China hat sein Wort gebrochen …

1997 war das Jahr, in dem Großbritannien die ehemalige Kronkolonie an China zurückgab. Unter der Prämisse „Ein Land, zwei Systeme“ wurde den Menschen damals versprochen, dass sie ihre Freiheitsrechte und Autonomie auch unter chinesischer Führung noch lange behalten würden.

Peking unterwanderte die Verabredung, zuletzt griff es hart gegen die Demokratie-Bewegung in der Sonderverwaltungszone durch. Am 30. Juni letzten Jahres gipfelte das in dem neuen Sicherheitsgesetz, das de facto jede politische Verfolgung legitimiert. Weitere Maßnahmen folgten.

In Hongkong lebten Chinesen viele Jahre lang mit Freiheitsrechten nach demokratischen Standards. Die wenigsten können sich ein Leben ohne das vorstellen. 

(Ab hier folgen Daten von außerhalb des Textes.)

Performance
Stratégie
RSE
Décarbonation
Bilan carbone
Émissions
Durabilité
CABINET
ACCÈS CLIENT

Das sogenannte Nationale Sicherheitsgesetz hat den Brain Drain (tagesschau.de, 31.01.2021) aus Hongkong beschleunigt. Das Gesetz vom vergangenen Sommer ist der bislang weitestgehende Eingriff Pekings in die Autonomierechte der Stadt – und erlaubt deutliche Einschränkungen der Freiheitsrechte. Viele Menschen machen sich daher Sorgen um die Zukunft. 

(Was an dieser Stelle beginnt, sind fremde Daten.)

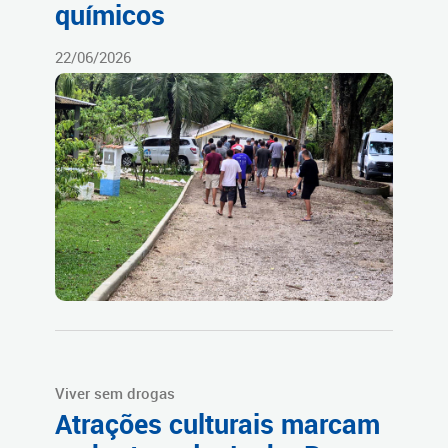
químicos
22/06/2026
Viver sem drogas
Atrações culturais marcam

International gab es scharfe Kritik am sogenannten Sicherheitsgesetz. Am weitesten geht Großbritannien mit den Einwanderungserleichterungen. Wer vor der Rückgabe Hongkongs an China – also vor 1997 – geboren ist, hat neben einem Hongkonger Reisepass auch Anspruch auf einen sogenannten BNO – einen britischen Überseepass.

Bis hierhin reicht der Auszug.